• **WHAT YOU SHOULD DO**: In this material, which lines include the string "améliorer"? Show them.

• **RECORDS SHOWN**:

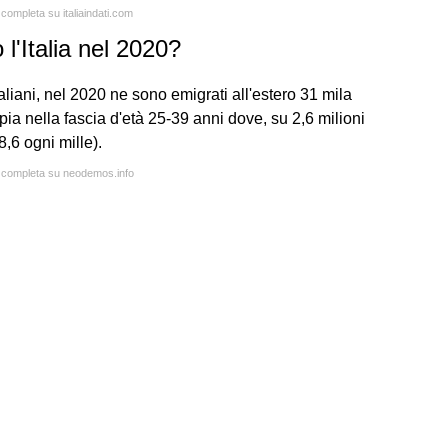
 completa su italiaindati.com
l'Italia nel 2020?
italiani, nel 2020 ne sono emigrati all'estero 31 mila
pia nella fascia d'età 25-39 anni dove, su 2,6 milioni
8,6 ogni mille).
ta completa su neodemos.info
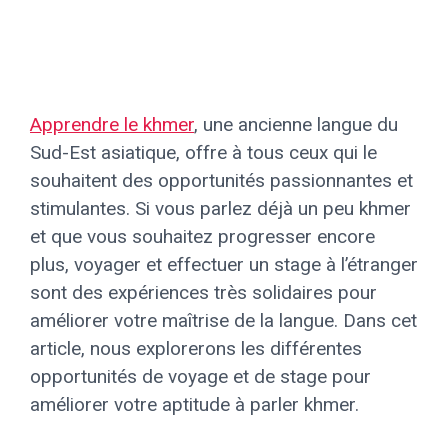
Apprendre le khmer
, une ancienne langue du
Sud-Est asiatique, offre à tous ceux qui le
souhaitent des opportunités passionnantes et
stimulantes. Si vous parlez déjà un peu khmer
et que vous souhaitez progresser encore
plus, voyager et effectuer un stage à l’étranger
sont des expériences très solidaires pour
améliorer votre maîtrise de la langue. Dans cet
article, nous explorerons les différentes
opportunités de voyage et de stage pour
améliorer votre aptitude à parler khmer.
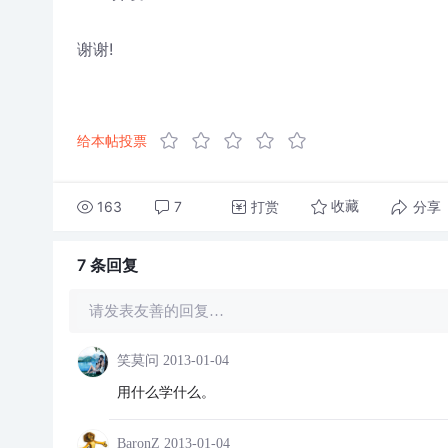
谢谢!
给本帖投票
163
7
打赏
分享
收藏
7 条
回复
请发表友善的回复…
笑莫问
2013-01-04
用什么学什么。
BaronZ
2013-01-04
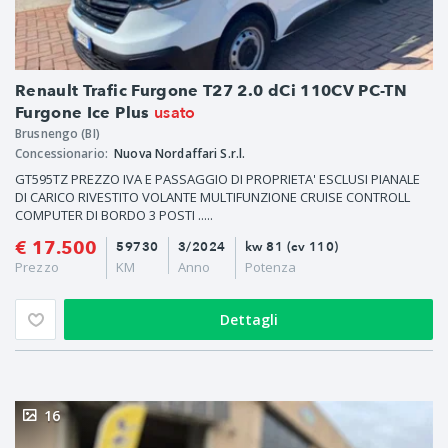
Renault Trafic Furgone T27 2.0 dCi 110CV PC-TN
usato
Furgone Ice Plus
Brusnengo (BI)
Concessionario:
Nuova Nordaffari S.r.l.
GT595TZ PREZZO IVA E PASSAGGIO DI PROPRIETA' ESCLUSI PIANALE
DI CARICO RIVESTITO VOLANTE MULTIFUNZIONE CRUISE CONTROLL
COMPUTER DI BORDO 3 POSTI .....
€ 17.500
59730
3/2024
kw 81 (cv 110)
Prezzo
KM
Anno
Potenza
Dettagli
16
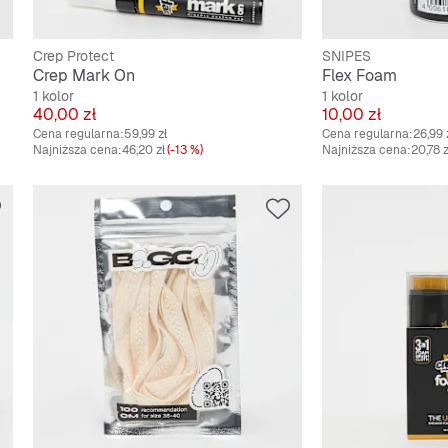
Crep Protect
SNIPES
Crep Mark On
Flex Foam
1 kolor
1 kolor
Cena
Cena
40,00 zł
10,00 zł
Cena regularna:
59,99 zł
Cena regularna:
26,99 
Najniższa cena:
46,20 zł
(-13 %)
Najniższa cena:
20,78 z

• **RESULT**:
améliorer votre maîtrise de la langue. Dans cet
améliorer votre aptitude à parler khmer.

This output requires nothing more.